The task:
Once the line containing "Training and Meeting’s (648, 75)" is found, return it and every line that follows, up to and including the final line of the material, exactly as written.

Segment Start: Dataset entries

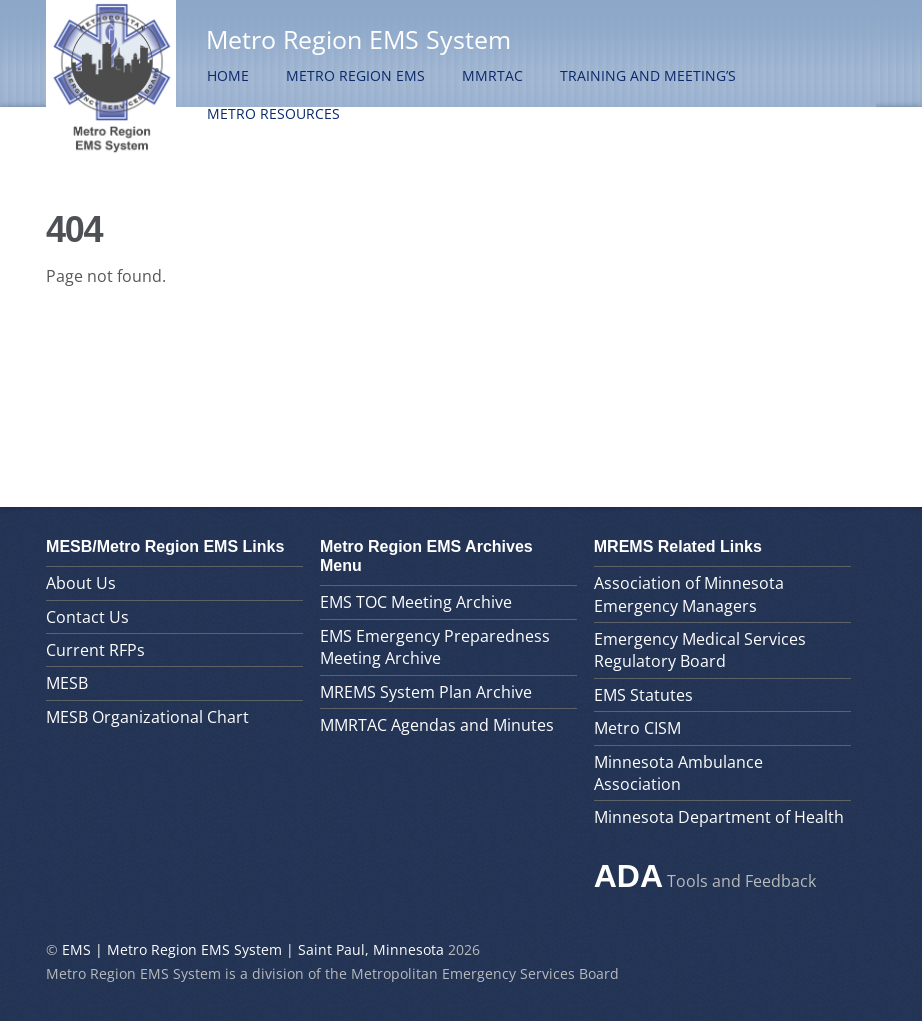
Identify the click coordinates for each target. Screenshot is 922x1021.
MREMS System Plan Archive (426, 692)
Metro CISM (637, 728)
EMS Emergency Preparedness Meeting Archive (435, 647)
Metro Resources (273, 113)
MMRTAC (492, 75)
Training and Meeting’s (648, 75)
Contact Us (87, 617)
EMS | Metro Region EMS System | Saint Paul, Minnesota (253, 949)
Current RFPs (95, 650)
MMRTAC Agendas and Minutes (437, 725)
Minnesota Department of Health (719, 817)
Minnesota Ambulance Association (678, 773)
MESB (67, 683)
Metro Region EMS (355, 75)
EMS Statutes (643, 695)
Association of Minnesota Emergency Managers (689, 594)
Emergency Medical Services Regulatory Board (700, 650)
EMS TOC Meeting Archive (416, 602)
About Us (81, 583)
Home (228, 75)
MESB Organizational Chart (147, 717)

Segment End: Dataset entries

Answer to the exercise:
Training and Meeting’s (648, 75)
Contact Us (87, 617)
EMS | Metro Region EMS System | Saint Paul, Minnesota (253, 949)
Current RFPs (95, 650)
MMRTAC Agendas and Minutes (437, 725)
Minnesota Department of Health (719, 817)
Minnesota Ambulance Association (678, 773)
MESB (67, 683)
Metro Region EMS (355, 75)
EMS Statutes (643, 695)
Association of Minnesota Emergency Managers (689, 594)
Emergency Medical Services Regulatory Board (700, 650)
EMS TOC Meeting Archive (416, 602)
About Us (81, 583)
Home (228, 75)
MESB Organizational Chart (147, 717)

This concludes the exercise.